Plastik sektöründe kriz fırsatlar da getirdi
Plastik sektörünün 2024 yılına hızlı bir giriş yaptığını ve ihracatını artırdığını dile getiren Plastik Sanayicileri Federasyonu (PLASFED) Yönetim Kurulu Başkanı Ömer Karadeniz, “Yılın ilk iki ayında sektörün ihracatının miktar bazında %15’in üzerinde arttığını gözlemledik” dedi.
Plastik Sanayicileri Federasyonu’ndan yapılan yazılı açıklamada, yılın ilk iki ayında sektörün ihracatının miktar bazında yüzde 15’in üzerinde arttığını ifade edildi.

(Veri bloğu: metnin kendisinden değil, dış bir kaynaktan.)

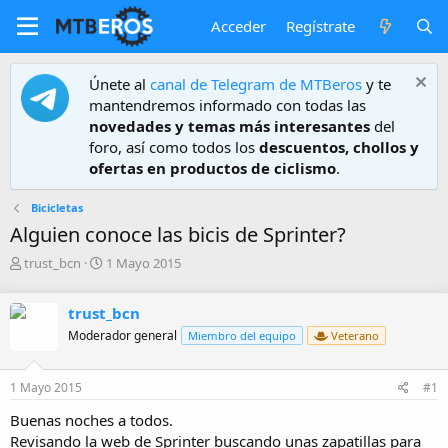
Acceder
Regístrate
Únete al
canal de Telegram de MTBeros
y te
mantendremos informado con todas las
novedades y temas más interesantes
del
foro, así como todos los
descuentos, chollos y
ofertas en productos de ciclismo
.
Bicicletas
Alguien conoce las bicis de Sprinter?
A
F
trust_bcn
1 Mayo 2015
u
e
t
c
trust_bcn
o
h
r
a
Moderador general
Miembro del equipo
Veterano
d
e
1 Mayo 2015
#1
i
n
Buenas noches a todos.
i
Revisando la web de Sprinter buscando unas zapatillas para
c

Tüm bölgesel gelişmelere rağmen ihracatın yükseldiğini belirten PLASFED Yönetim Kurulu Başkanı Ömer Karadeniz, plastik sektörünün dinamik yapısını ortaya koyması açısından bu durumu önemsediklerini söyledi. Plastik sektörünün ihracatının artışının arkasındaki en önemli nedenlerden birinin de Kızıldeniz’de yaşanan kriz olduğunu kaydeden Karadeniz, Kızıldeniz krizi sebebiyle lojistik maliyetlerin arttığını ve teslimat sürelerinin uzadığını aktardı.
“Pazar payını kalıcı hale getirmeliyiz”
Karadeniz, "İhracat verilerini incelediğimizde de en önemli pazarımız olan Avrupa’ya ihracatımızın payının hızlı bir şekilde arttığını görüyoruz. Türk plastik sektörü lojistik avantajının yanı sıra dinamik yapısı sayesinde ortaya çıkan bu tedarik zinciri değişimini de iyi değerlendirmekte. Tabi ihracatta yaşanan bu nevi konjonktürel artışlar kök nedenin ortadan kalkması akabinde hızla eriyebilir. Bu sebeple kazandığımız bu pazar payını kalıcı hale getirmek için daha büyük çaba göstermeliyiz” dedi.
Plastik sektörünün diğer imalat sanayi kollarından pozitif ayrıştığına dikkati çeken Karadeniz, İSO PMI verilerini incelediğinde, kimyasal, plastik ve kauçuk ürünleri sektörünün geçen ay olduğu gibi bu ay da eşik değer olan 50’nin üzerinde yer aldığını söyledi. 14 sektör arasından sadece 3 sektörün şubat ayında eşik değerin üstüne çıkabildiğini belirten Karadeniz, şöyle konuştu: "Zira tüm krizi fırsata çevirme yönündeki girişimlere rağmen imalat sanayinin potansiyelini gerçekleştirmesi önündeki temel sorunların hala çözülememiş olduğunu göz ardı etmemek gerekiyor.
Yüksek finansman maliyetleri firmaların rekabette ayakta kalabilmek adına gerçekleştirmesi gereken yatırımların ertelenmesine sebep olurken, işletme sermayesi sıkıntısı çeken kimi işletmelerin ise kapasite düşürmesine neden olmaktadır. Bu kapsamda kalıcı büyümenin yegâne anahtarı olan üretimi önceleyeceksek mutlak suretle finansman maliyetlerini düşürmemiz ve finansmana erişim kanallarını kolaylaştırmamız gerekmektedir.”
Döviz kurundaki sıkı politika ihracata zarar veriyor
Mevcut döviz kurunun ihracatın artışını yavaşlattığını söyleyen Karadeniz, “Döviz kurunun güncel pozisyonu ve üretici fiyatlarında yaşanan enflasyon, ihracat pazarlarında rekabet gücümüzü olumsuz etkileyerek ihracat artışımıza ket vuruyor. Döviz bazında tüm girdi kalemlerinde çok hızlı bir artışla karşı karşıyayız.
Örneğin asgari ücrete yapılan son zam sonrası asgari ücret döviz bazında çok sert bir artış yaşadı. Buna mukabil verimlilikte böylesi bir artış gerçekleşmedi. Bu durum özellikle emek yoğun sektörlerin ihracatının istenilen seviyelere gelebilmesi adına büyük bir engel teşkil ediyor. Eğer büyüme yolunda ihracatın gücünü tam anlamıyla almak istiyorsak kurun biraz daha gevşemesi gerekiyor” diye konuştu.